Evanston 150 program going swimmingly so far
Instructor Cath Carpenter guides Quintin Ware, 7, as the youngster gets acclimated to the water in the Evanston150 pilot swim program held at the Evanston YWCA. | Bob Seidenberg~Sun-Times Media
Updated: November 12, 2012 10:51AM
EVANSTON — Mirelle Bialleres joined about 30 other youngsters at the YWCA Evanston/North Shore Oct. 3, preparing to take part in a first-time swim instruction and water-safety program.
Was she looking forward to the program?
“I am really nervous,” the second-grader said, repeating the statement for a second time before heading with other classmates to the water-safety instruction class designed to allay those fears.
Second-graders at District 65’s Oakton, Dawes and Washington Schools were receiving free swimming and water-safety instruction at the YWCA, 1215 Church St. in one of the first tangible goals to bubble to the surface from last year’s Evanston 150 process.
Evanston 150 is the community-wide initiative that engaged community members in a nearly year- long process, resulting in 10 visionary ideas to celebrate the city’s 150th anniversary next year.
Teaching all Evanston youngsters the basics of water safety and how to swim grew out of one of Evanston 150’s committees: the Water, Water Everywhere Committee.
Committee members are set on teaching water safety, citing the prevalence of drowning among young people.
Drowning ranks fifth among the leading cause of unintentional death among young people, according to statistics from the Center for Disease Control and Prevention.
According to the CDC, one in five people who die from drowning are children 14 and younger.
With Evanston right on the lake, committee members made water-safety instruction a high priority.
Pam James, chairman of the Water, Water Everywhere Committee, stood at the edge of the pool alongside District 65 Superintendent Hardy Murphy whose district is a partner in the program, watching the first class.
“It’s very, very satisfying to see kids having fun, learning a life-saving skill,” said James. “This is something we can do as a community that’s proactive, that keeps our kids safe.”
Murphy expressed appreciation that District 65 could take part in the program.
“When Pam came to me with the idea we felt it resonated with us because it made our students and the school district part of the partnership of making the vision happen,” he said.
Besides, noted Murphy, here was an opportunity to partner with the YWCA’s famous Flying Fish program which nurtures swimmers from beginner to champion-caliber level.
At the Oct. 3 session the second-grade boys and girls took turns participating in the water- safety classes and actual sessions in the pool.
Children bring with them different comfort levels about water, said Jeanette Hollingsworth, aquatics director at the McGaw YMCA which is also a partner in the program.
Hollingsworth said she fielded a call from one parent who told her that her child had been crying at the prospect of taking part in the program.
“A degree of anxiety is healthy to an extent,” she said.
She added: “There should be a level of caution when you’re around water.

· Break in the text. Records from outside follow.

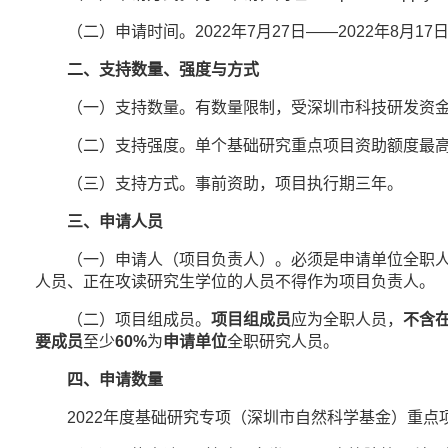
（二）申请时间。2022年7月27日——2022年8月17日
二、支持数量、强度与方式
（一）支持数量。有数量限制，受深圳市科技研发资金
（二）支持强度。单个基础研究重点项目资助额度最
（三）支持方式。事前资助，项目执行期三年。
三、申请人员
（一）申请人（项目负责人）。必须是申请单位全职人员
人员、正在攻读研究生学位的人员不得作为项目负责人。
（二）项目组成员。
项目组成员
应为全职人员，
不含
要成员
至少
60%
为
申请单位
全职研究人员。
四、申请数量
2022年度基础研究专项（深圳市自然科学基金）重点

That’s part of swim safety.”
On the other hand, Hollingsworth and other instructors are striving for the young swimmers to “be comfortable enough” so they can deal with different swimming situations and remain safe.
Hollingsworth had children coloring in pictures in a safe swimming handbook and she stressed the basics of water safety, including being on guard when near any body of water.
“It’ll be interesting when they go to the pool how (this) will translate for them,” she said as the class was breaking up and the children were getting ready for the pool session.
It translated well, based on the splashing, the smiling faces and the rapport between the children and their volunteer instructors, members of the Flying Fish program.
Cath Carpenter cradled Quintin Ware, 7, wearing blue goggles, teaching him to relax and float on his back.
Meanwhile, Mirelle Bialleres stood in water at one end of the pool, not showing the least of the worries she carried into the session.
“Really cool,” was her response to how she was enjoying herself
“I can float on my back,” she said, performing a kind of 360-degree pirouette in the water that any Flying Fish member would be proud of.